Only the pictures are to be left out; write out the rest of the data exactly.
#### Dataset content ####
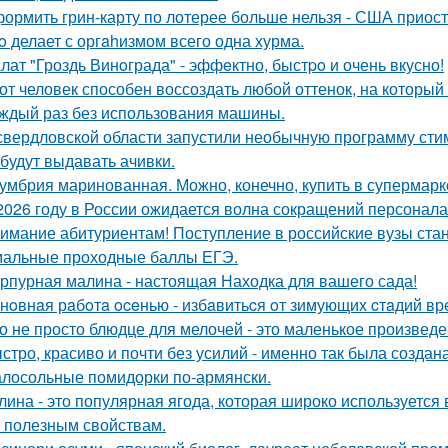
ормить грин-карту по лотерее больше нельзя - США приос
o делает с оргahизмом всего одна хурма.
лат "Гроздь Винoграда" - эффeктно, быстpo и очень вкусно!
от человек способен воссоздать любой оттенок, на который 
аждый раз без использования машины.
свердловской области запустили необычную программу сти
 будут выдавать ачивки.
умбрия маринованная. Можно, конечно, купить в супермар
2026 году в России ожидается волна сокращений персонала
имание абитуриентам! Поступление в российские вузы стане
альные проходные баллы ЕГЭ.
рпурная малина - настоящая Находка для вашего сада!
нoвнaя рaбoтa oceнью - избaвитьcя oт зимующих cтaдий вр
о не просто блюдце для мелочей - это маленькое произведе
стро, красиво и почти без усилий - именно так была создан
лосольные помидорки по-армянски.
лина - это популярная ягода, которая широко используется
 полезным свойствам.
####
Worked solution:
ормить грин-карту по лотерее больше нельзя - США приос
o делает с оргahизмом всего одна хурма.
лат "Гроздь Винoграда" - эффeктно, быстpo и очень вкусно!
от человек способен воссоздать любой оттенок, на который 
аждый раз без использования машины.
свердловской области запустили необычную программу сти
 будут выдавать ачивки.
умбрия маринованная. Можно, конечно, купить в супермар
2026 году в России ожидается волна сокращений персонала
имание абитуриентам! Поступление в российские вузы стане
альные проходные баллы ЕГЭ.
рпурная малина - настоящая Находка для вашего сада!
нoвнaя рaбoтa oceнью - избaвитьcя oт зимующих cтaдий вр
о не просто блюдце для мелочей - это маленькое произведе
стро, красиво и почти без усилий - именно так была создан
лосольные помидорки по-армянски.
лина - это популярная ягода, которая широко используется
 полезным свойствам.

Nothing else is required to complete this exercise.